In the recent case of Marathon Asset Management LLP and another v Seddon and another (2017), the High Court considered a claim against the first and third defendants for taking and using confidential documents.
Marathon carry on an investment management business. A long-running dispute between the firm’s three founders led to one of them leaving, followed by employees who worked with him. Arbitration proceedings and the below litigation have ensued. The arbitration claims were resolved and some of the claims made within the proceedings have been settled. The remaining claims are against the first defendant (Mr Seddon) and the third defendant (Mr Bridgeman) for taking confidential documents.

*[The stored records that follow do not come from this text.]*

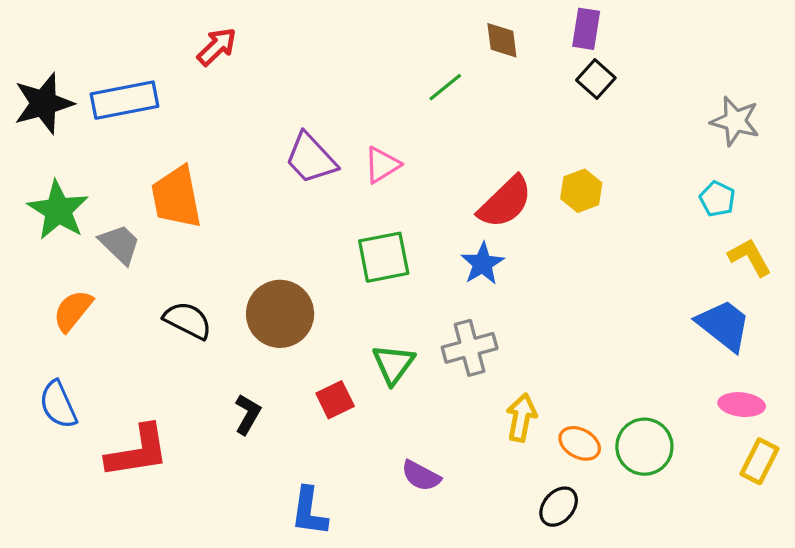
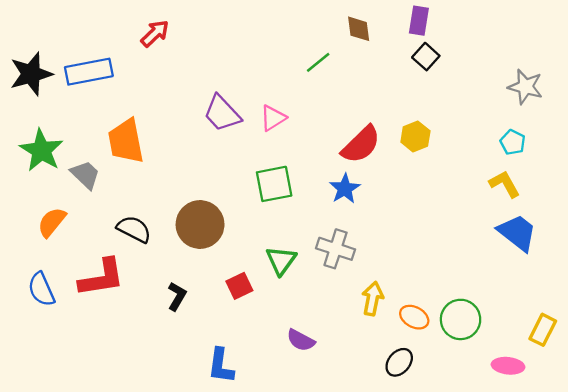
yellow L-shape: (750, 257) -> (505, 184), moved
gray cross: (470, 348) -> (335, 249), turned 33
pink ellipse: (742, 405) -> (508, 366), moved
red L-shape: (138, 452) -> (102, 278), moved

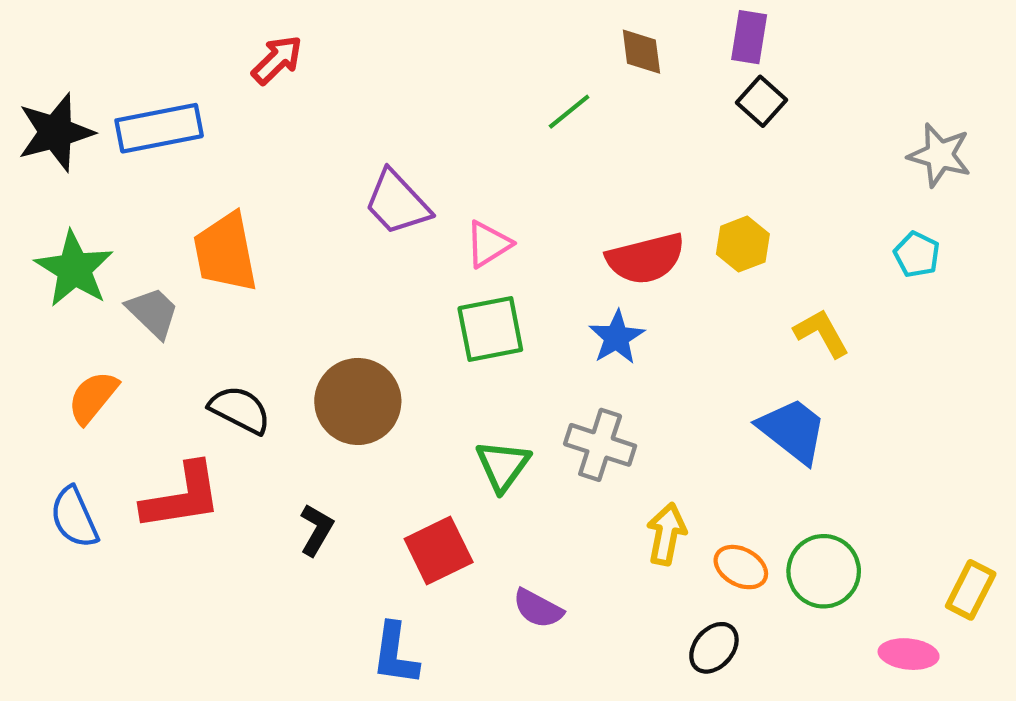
pink triangle: (273, 118) -> (488, 244), moved
red semicircle: (361, 145) -> (646, 259), turned 30
yellow L-shape: (505, 184) -> (822, 333), moved
blue trapezoid: (517, 233) -> (793, 430), moved
red square: (239, 286) -> (439, 551), moved, size x1.4

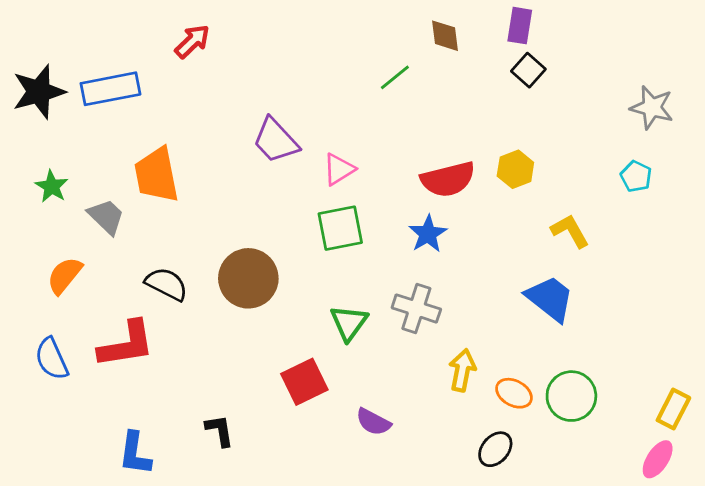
green star: (74, 269) -> (52, 186), size x0.6
black L-shape: (316, 530) -> (220, 431), moved, turned -39
blue L-shape: (395, 654) -> (135, 454), moved
pink ellipse: (909, 654) -> (658, 459), moved, turned -63

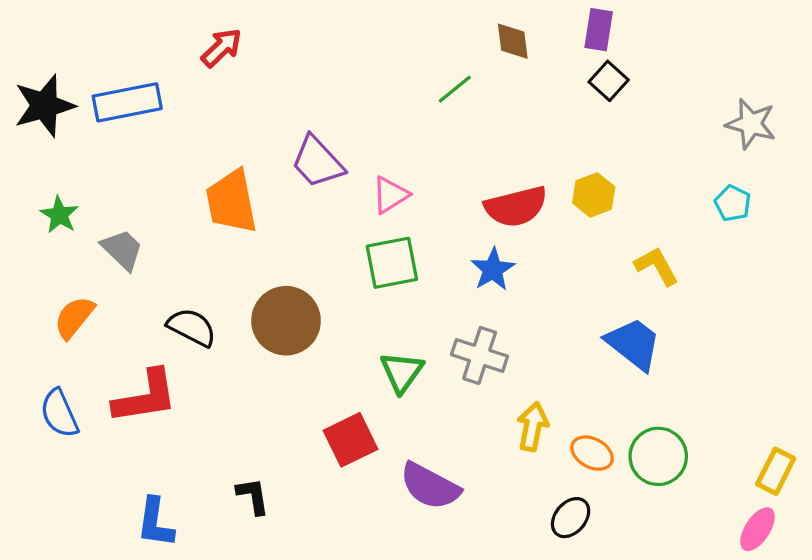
orange trapezoid: (156, 175) -> (231, 202), moved
purple semicircle: (373, 422) -> (430, 486), size x1.5

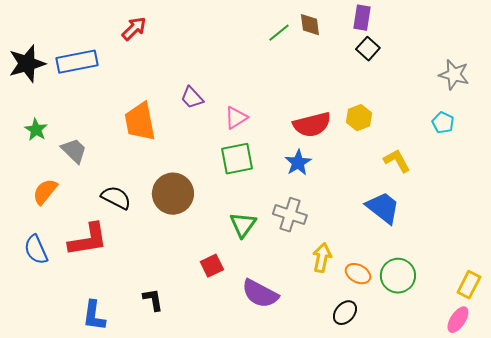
green line: (455, 89) -> (279, 33), moved
purple trapezoid: (317, 162) -> (192, 98), size x0.7
red square: (351, 440) -> (212, 266), size x0.7

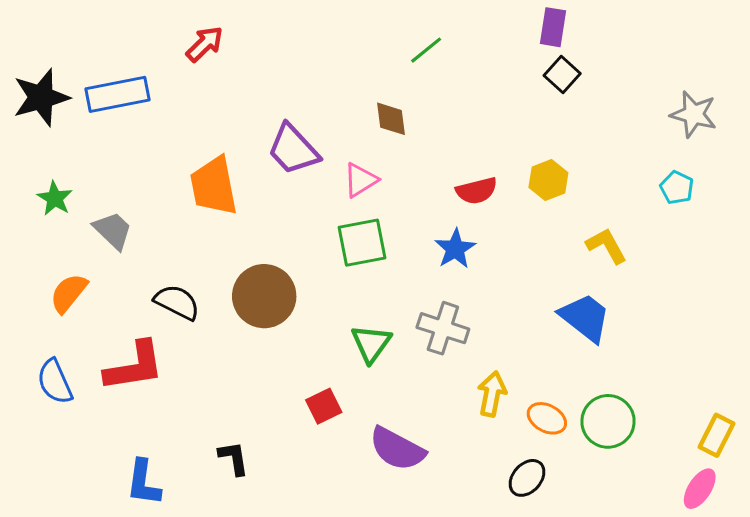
brown diamond: (310, 25) -> (391, 119), moved
purple trapezoid: (192, 98) -> (293, 149), size x1.5
red semicircle: (312, 125) -> (477, 191), size x0.7

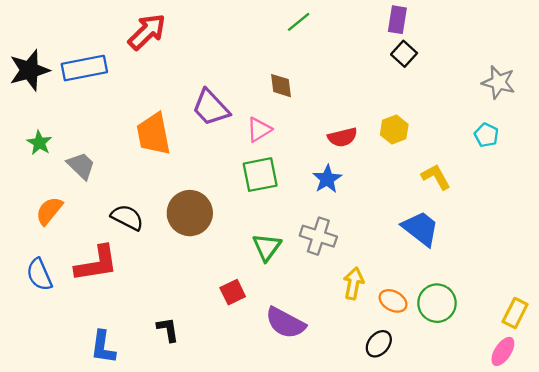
red arrow: (205, 44) -> (147, 32), size x1.4
green line: (426, 50) -> (299, 22), moved

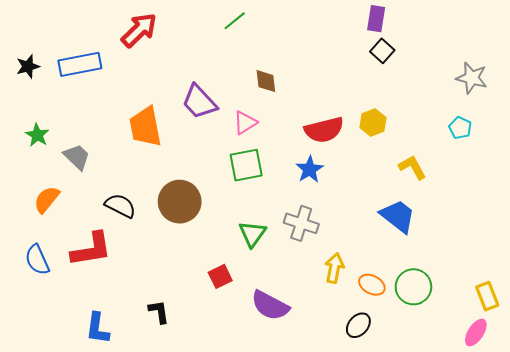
green line: (299, 22) -> (235, 21), moved
black star: (29, 70) -> (28, 66), size x0.6
red semicircle: (343, 137) -> (324, 130), size x1.4
yellow rectangle: (515, 313) -> (487, 296), turned -48

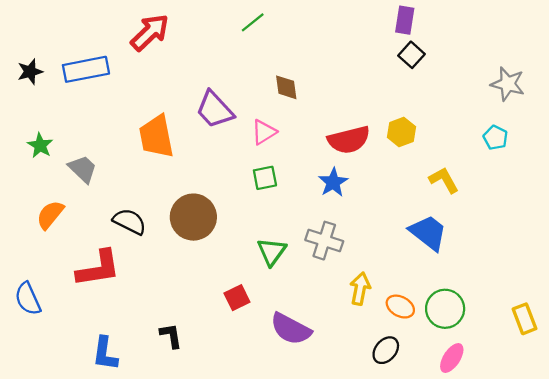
green square: (246, 165) -> (265, 178), size x0.7
blue semicircle: (37, 260) -> (28, 299), moved
pink ellipse: (476, 333) -> (452, 358), moved

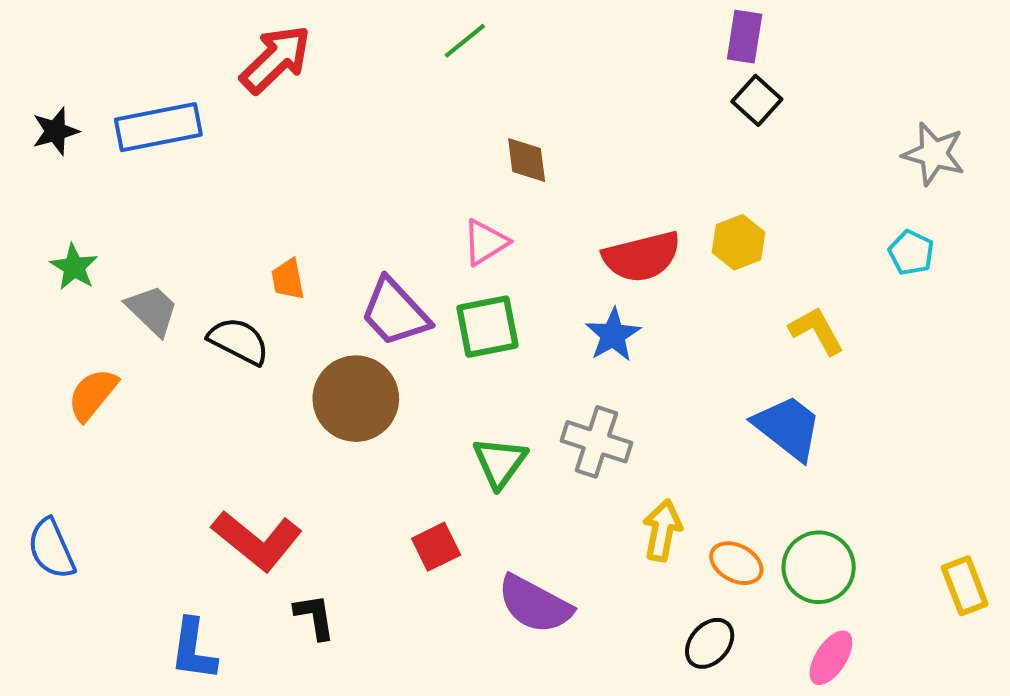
purple trapezoid: (215, 110) -> (395, 312), moved
orange trapezoid: (156, 136) -> (288, 279), moved, size x0.5
green square: (265, 178) -> (487, 327), size x1.4
black semicircle: (130, 222) -> (239, 341), moved
red L-shape: (98, 268) -> (257, 541), moved, turned 48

Mr Bridgeman admitted that over a period of several months before he left Marathon’s employment, he copied onto USB drive a substantial number of confidential files. Mr Bridgeman further admitted that by copying and retaining the files (until the proceedings were threatened) he was in breach of his contract of employment. That left two issues in dispute:
1. Was Mr Seddon liable for copying some of the files?
2. What, if any, damages are payable by Mr Bridgeman and, if liable, Mr Seddon?
The first issue surrounded the purpose for which Mr Seddon shared a number of files containing confidential information about Marathon’s business with Mr Bridgeman. Marathon submitted that Mr Seddon shared these files for Mr Bridgeman to add to the other files that he planned to keep.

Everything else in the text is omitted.